How you want to use the room will dictate what its focal point will be. The living room is usually where the TV is placed, but often you don’t want it to be the central focus. Alternative focal points could be a fireplace with a mirror or artwork over the mantelpiece, a large window to frame the view of the garden, or seating for interaction between the family.
Think about connections
Once you have defined what you want your living room to be functionally, as well as having decided its focal point, you can then decide if the room should be isolated or connected to other rooms.
This requires a certain amount of self-analysis, so think about how you are you going to live in the room, and to what extent you want a separate sanctuary to escape from household life. You may wish to isolate the room for other people. For example, the separate room may be a space where teenagers can watch TV and play computer games with their friends while the adults remain reasonably undisturbed in the kitchen or dining room.
On the other hand, you may want a more open-plan space where the kitchen, dining and living areas overlap. This layout often allows for more family interaction (particularly when there are young children) and can have the benefit of making the entire space seem larger.
Often, the solution is a combination of both, where rooms have been linked by knocking them through, but still have a defined living space. Double doors, folding doors or even large sliding doors can provide the option to link or close off areas.
Design the layout
Once you have identified the functional needs and focus of the room and settled on its connection or relationship to adjacent rooms or areas, you can think about how the space will be laid out.
At this stage it is important to consider how people will move in and out and within the space so that you can decide where it’s best to place the furniture.
If the room doubles up as the main route through to the garden, or is a space in which people will travel between the kitchen and dining room, you can use open shelving or storage units as screens to provide partial separation.

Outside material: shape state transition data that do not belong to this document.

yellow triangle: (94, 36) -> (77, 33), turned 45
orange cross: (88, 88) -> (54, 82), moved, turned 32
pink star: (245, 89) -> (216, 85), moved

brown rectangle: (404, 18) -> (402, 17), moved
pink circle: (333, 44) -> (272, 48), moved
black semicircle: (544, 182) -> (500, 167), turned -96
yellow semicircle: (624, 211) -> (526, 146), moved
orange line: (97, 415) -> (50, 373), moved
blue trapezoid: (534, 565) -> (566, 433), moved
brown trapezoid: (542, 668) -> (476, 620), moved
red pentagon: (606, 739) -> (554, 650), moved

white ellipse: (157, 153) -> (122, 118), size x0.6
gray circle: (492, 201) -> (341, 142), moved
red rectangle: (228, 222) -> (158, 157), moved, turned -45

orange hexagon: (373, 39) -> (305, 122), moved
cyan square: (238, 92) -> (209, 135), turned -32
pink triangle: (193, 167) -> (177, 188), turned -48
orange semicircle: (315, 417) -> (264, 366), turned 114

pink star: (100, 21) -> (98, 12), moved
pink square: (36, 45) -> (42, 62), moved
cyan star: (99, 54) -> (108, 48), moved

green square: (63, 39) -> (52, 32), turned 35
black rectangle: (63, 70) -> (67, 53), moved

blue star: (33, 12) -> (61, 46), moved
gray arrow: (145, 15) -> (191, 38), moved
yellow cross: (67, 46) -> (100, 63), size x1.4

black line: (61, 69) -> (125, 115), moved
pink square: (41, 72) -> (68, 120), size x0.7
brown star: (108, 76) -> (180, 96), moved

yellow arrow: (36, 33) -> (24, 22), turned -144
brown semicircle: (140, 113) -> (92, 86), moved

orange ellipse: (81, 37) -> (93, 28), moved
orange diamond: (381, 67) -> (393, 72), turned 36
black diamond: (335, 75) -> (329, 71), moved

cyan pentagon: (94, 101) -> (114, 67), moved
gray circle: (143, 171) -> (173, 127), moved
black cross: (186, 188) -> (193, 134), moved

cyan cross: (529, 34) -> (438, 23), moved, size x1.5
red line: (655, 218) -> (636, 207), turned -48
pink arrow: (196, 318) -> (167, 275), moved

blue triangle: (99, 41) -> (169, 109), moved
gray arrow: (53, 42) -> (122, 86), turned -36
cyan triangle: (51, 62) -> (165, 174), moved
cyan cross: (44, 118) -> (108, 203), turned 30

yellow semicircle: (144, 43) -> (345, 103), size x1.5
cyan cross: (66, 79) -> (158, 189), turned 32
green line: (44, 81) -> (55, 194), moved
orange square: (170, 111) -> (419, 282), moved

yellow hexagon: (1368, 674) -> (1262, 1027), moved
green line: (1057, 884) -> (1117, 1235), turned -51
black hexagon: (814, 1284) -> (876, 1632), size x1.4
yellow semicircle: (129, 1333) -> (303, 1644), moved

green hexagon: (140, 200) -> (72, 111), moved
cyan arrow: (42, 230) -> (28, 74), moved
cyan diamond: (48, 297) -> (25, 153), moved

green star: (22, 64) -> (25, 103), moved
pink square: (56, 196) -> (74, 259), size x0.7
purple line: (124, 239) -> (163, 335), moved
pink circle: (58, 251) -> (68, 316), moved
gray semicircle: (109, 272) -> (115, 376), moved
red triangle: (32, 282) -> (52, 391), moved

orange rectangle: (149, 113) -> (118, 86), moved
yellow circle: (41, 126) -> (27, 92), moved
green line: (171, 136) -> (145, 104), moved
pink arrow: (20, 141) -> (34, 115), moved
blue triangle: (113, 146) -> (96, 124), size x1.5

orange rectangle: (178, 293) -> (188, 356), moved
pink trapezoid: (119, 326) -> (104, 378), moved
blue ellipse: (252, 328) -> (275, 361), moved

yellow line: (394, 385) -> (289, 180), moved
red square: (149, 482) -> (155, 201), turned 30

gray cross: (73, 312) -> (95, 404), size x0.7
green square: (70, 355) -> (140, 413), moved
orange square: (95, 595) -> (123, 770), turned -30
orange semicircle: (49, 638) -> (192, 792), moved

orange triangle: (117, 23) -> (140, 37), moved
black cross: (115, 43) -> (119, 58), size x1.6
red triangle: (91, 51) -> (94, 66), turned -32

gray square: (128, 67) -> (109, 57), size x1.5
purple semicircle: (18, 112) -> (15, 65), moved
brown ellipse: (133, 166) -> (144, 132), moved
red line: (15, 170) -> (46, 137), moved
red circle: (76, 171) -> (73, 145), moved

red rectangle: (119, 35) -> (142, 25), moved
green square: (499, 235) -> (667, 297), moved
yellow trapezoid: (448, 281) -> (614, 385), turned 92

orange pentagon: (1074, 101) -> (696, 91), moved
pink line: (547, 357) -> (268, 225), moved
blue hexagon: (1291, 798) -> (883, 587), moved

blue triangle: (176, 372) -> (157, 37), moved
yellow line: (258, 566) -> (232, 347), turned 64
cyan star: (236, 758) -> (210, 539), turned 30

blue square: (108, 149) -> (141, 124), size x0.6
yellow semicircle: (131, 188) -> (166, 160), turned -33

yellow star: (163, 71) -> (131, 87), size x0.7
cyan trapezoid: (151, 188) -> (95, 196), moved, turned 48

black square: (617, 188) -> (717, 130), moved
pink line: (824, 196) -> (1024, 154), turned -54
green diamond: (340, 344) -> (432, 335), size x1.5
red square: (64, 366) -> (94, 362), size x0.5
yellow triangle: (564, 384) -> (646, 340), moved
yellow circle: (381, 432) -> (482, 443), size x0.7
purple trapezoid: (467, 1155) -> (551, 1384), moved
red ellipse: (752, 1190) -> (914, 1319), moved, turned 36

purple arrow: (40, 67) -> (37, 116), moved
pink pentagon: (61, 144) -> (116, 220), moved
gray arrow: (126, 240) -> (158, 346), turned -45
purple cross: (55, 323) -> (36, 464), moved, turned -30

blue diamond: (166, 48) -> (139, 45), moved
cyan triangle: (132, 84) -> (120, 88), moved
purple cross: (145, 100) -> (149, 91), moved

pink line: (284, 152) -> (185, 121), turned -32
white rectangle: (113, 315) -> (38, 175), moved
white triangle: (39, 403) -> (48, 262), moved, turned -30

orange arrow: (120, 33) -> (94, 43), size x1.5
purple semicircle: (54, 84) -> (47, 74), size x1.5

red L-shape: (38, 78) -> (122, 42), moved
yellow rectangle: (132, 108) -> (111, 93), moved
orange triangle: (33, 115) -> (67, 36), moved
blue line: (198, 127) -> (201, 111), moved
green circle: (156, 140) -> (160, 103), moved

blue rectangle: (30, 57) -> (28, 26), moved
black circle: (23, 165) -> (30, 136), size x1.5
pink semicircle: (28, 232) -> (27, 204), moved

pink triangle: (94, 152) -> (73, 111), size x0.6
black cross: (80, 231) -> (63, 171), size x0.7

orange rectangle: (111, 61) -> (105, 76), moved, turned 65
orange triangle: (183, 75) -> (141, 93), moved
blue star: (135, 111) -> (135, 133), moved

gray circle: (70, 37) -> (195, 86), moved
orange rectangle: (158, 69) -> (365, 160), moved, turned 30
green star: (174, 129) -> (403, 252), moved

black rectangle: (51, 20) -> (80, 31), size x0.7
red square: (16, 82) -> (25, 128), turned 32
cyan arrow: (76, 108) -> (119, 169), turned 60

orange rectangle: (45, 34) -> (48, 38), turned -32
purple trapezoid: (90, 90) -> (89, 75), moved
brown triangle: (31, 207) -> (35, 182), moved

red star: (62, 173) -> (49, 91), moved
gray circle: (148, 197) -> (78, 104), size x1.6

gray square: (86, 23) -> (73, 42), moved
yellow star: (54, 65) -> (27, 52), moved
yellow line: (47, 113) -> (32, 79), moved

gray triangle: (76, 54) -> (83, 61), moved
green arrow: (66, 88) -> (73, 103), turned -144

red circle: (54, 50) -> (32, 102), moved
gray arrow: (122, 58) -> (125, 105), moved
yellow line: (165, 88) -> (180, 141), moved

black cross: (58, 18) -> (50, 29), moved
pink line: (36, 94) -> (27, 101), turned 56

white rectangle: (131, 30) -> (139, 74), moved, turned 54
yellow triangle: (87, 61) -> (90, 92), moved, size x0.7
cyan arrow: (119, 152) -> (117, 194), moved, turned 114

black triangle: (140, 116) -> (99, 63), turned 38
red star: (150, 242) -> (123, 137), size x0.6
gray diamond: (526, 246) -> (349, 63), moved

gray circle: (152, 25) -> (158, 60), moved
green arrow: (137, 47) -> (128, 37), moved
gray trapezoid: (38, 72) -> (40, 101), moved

Or, why not consider zoning the room (using the position of the furniture) to define a circulation route that does not run through the seating or TV area? For example, in an open-plan space, you may choose to use furniture to delineate the living room area. Sofas, especially if they are L-shaped, can be used effectively to mark out the boundaries of a living room.
Where you position furniture will also depend on your choice of focal point. If a large window looking out onto the garden is the main focal point, the seating should be placed to take in the view, thus creating a comfortable space to relax in.
Remember to consider storage solutions in your design. Bench or banquette seating along one wall of your living room can incorporate storage for DVDs and home entertainment gadgets, while providing additional seating. If you are going for a contemporary design in a Victorian or Edwardian house, a stone-topped plinth about 45cm above the floor level across the whole of the fireplace wall, with storage beneath for logs and kindling, can act as the hearth for a contemporary square recessed fireplace.
Consider the lighting
A living room can have many different functions, so the key to good lighting is variety and variability. With artificial lighting, for example, it is often useful to have several different sources of light. Controlling many of these on a dimmer switch or lighting system will enable you to set the appropriate task or mood lighting in the different zones.
Using a 5A ring circuit (which will require 5A pin sockets, designed for small round pins) can allow you to operate several table lamps and floorstanding lamps around the room from the light switch or dimmer, which can be effective and efficient.
Lights can be very stylish design features. A pendant light can look striking in a traditionally symmetrical room with a chimney breast, while a long-stemmed arching floorstanding lamp can be a visual feature and have flexibility of position.